What to produce ->
Every line of the material that mentions the word "nauczycielami" should be copied out.

Data to use ->
====
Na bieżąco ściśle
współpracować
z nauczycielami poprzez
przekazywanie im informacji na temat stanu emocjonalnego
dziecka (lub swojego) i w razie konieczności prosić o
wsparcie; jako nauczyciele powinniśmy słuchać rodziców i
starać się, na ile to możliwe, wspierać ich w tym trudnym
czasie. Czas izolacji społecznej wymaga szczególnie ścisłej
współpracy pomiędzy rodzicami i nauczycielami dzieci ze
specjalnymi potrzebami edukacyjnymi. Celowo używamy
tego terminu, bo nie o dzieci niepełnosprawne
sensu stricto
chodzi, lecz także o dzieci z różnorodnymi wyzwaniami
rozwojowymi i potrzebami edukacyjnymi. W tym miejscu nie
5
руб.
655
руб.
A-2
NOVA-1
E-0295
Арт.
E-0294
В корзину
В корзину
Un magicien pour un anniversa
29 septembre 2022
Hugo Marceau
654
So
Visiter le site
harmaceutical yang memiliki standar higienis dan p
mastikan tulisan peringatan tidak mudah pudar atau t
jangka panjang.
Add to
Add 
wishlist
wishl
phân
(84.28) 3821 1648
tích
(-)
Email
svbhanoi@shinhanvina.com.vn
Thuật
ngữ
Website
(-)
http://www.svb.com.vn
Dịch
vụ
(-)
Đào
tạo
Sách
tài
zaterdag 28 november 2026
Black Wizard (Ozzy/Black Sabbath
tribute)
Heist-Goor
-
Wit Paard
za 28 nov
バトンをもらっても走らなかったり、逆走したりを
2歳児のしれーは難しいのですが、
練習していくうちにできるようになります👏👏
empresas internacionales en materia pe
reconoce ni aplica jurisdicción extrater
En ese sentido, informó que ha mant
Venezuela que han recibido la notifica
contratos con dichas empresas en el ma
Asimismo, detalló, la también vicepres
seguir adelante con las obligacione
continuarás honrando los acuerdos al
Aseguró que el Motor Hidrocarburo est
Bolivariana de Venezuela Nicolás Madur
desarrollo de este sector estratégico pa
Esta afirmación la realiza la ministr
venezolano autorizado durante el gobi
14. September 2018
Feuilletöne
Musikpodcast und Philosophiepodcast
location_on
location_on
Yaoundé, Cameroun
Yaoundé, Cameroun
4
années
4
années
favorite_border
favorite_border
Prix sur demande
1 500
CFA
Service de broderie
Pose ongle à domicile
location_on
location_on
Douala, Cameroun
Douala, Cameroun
====
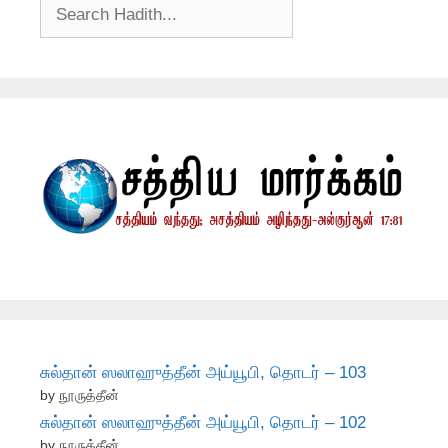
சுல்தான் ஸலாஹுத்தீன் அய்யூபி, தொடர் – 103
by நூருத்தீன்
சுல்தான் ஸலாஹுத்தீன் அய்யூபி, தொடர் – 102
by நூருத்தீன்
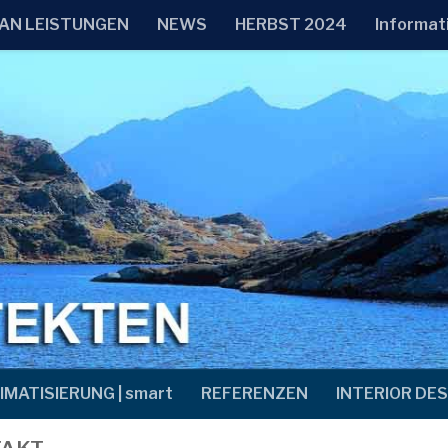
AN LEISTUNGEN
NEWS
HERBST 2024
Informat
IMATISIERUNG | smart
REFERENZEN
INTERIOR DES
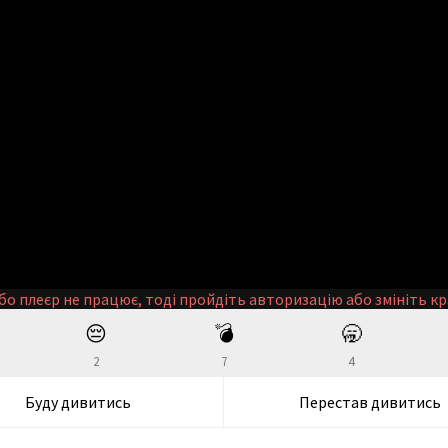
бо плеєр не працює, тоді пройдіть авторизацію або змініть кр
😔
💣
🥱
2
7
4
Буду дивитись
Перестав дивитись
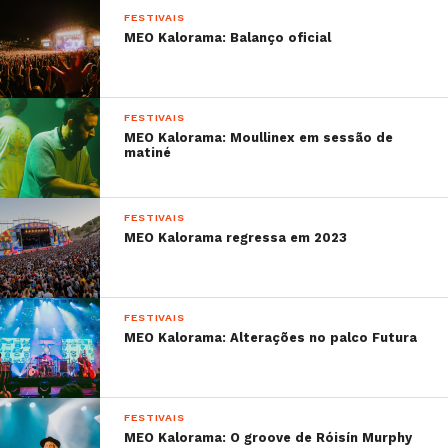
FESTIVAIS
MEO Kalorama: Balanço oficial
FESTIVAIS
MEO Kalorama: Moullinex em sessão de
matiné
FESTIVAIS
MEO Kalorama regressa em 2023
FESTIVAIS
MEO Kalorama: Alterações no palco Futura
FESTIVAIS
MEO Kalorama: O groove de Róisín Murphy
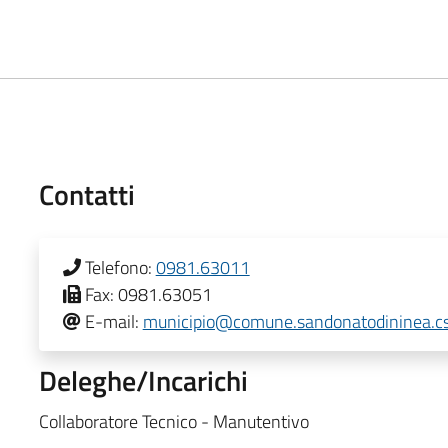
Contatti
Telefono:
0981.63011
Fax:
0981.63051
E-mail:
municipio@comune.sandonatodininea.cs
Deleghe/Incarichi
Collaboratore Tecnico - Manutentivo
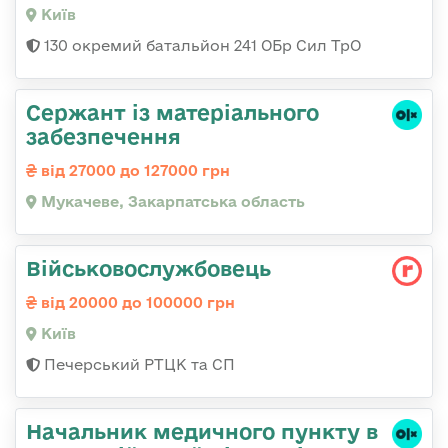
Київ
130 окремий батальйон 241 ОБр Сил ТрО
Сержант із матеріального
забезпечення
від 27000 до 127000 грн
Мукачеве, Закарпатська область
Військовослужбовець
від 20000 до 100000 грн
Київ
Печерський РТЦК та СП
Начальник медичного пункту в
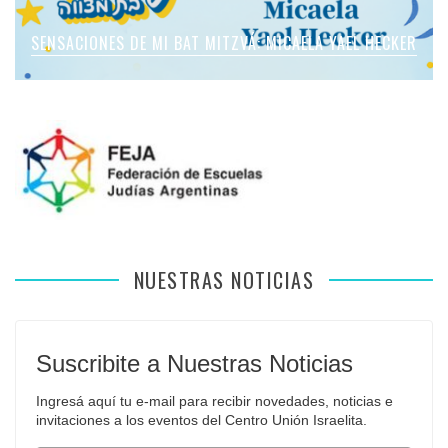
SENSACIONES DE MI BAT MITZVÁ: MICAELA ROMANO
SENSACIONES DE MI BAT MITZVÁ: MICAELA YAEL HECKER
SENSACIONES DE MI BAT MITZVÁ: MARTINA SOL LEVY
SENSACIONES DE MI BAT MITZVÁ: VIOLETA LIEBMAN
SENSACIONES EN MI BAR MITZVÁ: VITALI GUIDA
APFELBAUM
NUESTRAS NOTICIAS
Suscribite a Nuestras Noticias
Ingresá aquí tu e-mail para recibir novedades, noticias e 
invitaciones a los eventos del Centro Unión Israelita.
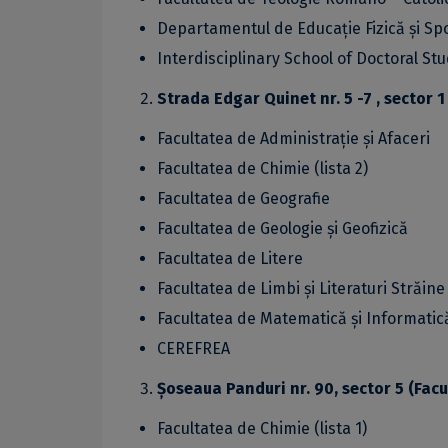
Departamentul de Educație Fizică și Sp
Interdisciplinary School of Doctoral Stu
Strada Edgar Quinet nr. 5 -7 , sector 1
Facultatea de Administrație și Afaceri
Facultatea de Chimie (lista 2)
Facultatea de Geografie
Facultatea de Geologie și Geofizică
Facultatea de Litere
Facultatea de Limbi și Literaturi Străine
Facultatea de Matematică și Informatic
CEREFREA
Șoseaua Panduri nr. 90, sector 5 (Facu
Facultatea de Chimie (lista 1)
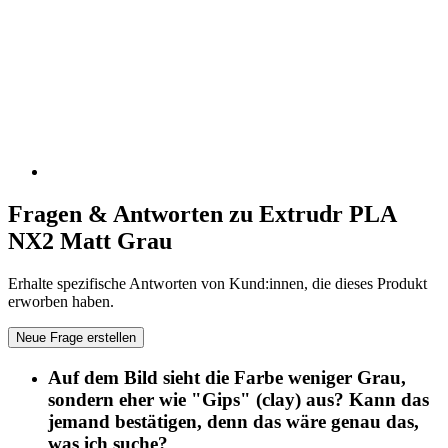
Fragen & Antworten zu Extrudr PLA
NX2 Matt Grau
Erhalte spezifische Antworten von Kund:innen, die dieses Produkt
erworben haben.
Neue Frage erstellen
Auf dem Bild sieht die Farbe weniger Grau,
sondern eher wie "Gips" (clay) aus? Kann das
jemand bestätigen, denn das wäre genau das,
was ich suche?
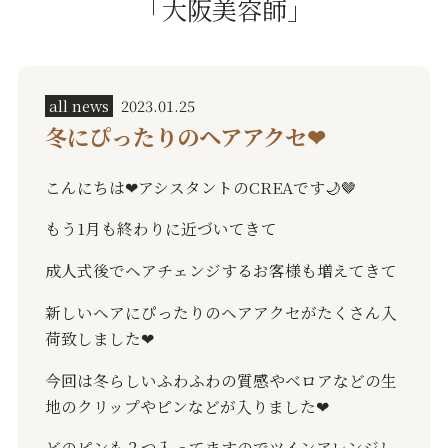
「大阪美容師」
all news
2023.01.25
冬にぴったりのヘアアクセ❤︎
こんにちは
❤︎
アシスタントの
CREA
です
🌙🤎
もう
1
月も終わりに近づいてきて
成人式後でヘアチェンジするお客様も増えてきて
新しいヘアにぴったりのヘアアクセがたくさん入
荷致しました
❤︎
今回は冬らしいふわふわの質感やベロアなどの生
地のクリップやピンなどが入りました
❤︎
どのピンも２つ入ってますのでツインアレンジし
====
Exercise output ->
z nauczycielami poprzez
współpracy pomiędzy rodzicami i nauczycielami dzieci ze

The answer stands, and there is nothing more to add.